Alcide Jolivet y Harry Blount estaban, pues, mezclados entre la multitud y miraban la forma de no perderse ningún detalle de una fiesta que les proporcionaría motivo para una buena crónica. Admiraron la magnificencia de Féofar-Khan, sus mujeres, sus oficiales, su guardia y toda esa pompa oriental, de la que las ceremonias europeas no pueden dar ni una ligera idea. Pero se volvieron con desprecio cuando Ivan Ogareff se presentó ante el Emir y esperaron, con cierta impaciencia, a que la fiesta comenzase.
—Lo ve usted, mi querido Blount —dijo Alcide Jolivet—, hemos venido demasiado pronto, como buenos burgueses que velan por su dinero. Todo esto no es más que un levantamiento de telón y hubiera sido de mejor gusto llegar en el momento que comenzase el ballet.
—¿Qué ballet? —preguntó Harry Blount.
—¡El ballet obligatorio, pardiez! Pero creo que va a levantarse el telón.
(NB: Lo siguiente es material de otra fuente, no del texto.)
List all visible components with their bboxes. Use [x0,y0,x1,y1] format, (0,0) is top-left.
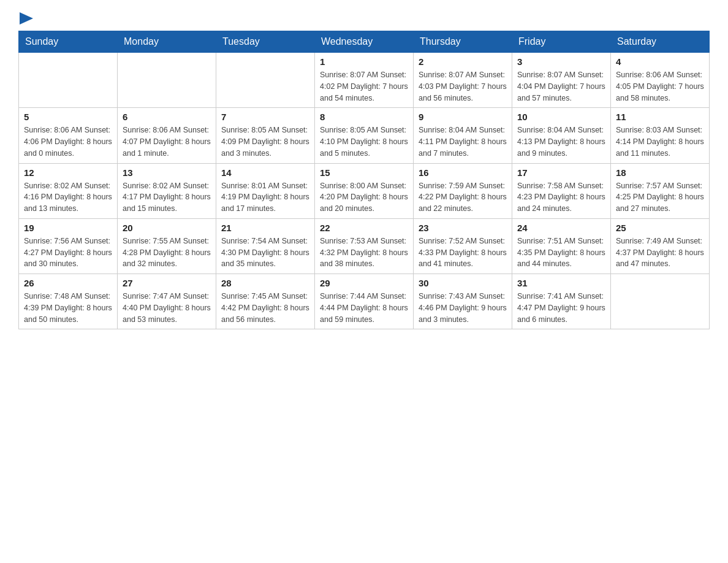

Alcide Jolivet hablaba como si se encontrase en la ópera y, sacando sus gemelos se preparó a observar, como buen entendido, a las primeras figuras de la troupe de Féofar.
Pero una penosa ceremonia iba a proceder a las diversiones.
En efecto, el triunfo del vencedor no podía ser completo sin la humillación pública de los vencidos, por lo que varios centenares de prisioneros, conducidos a latigazos por los soldados, fueron obligados a desfilar delante de Féofar-Khan y sus aliados, antes de ser encerrados con el resto de sus compañeros en la cárcel de la ciudad.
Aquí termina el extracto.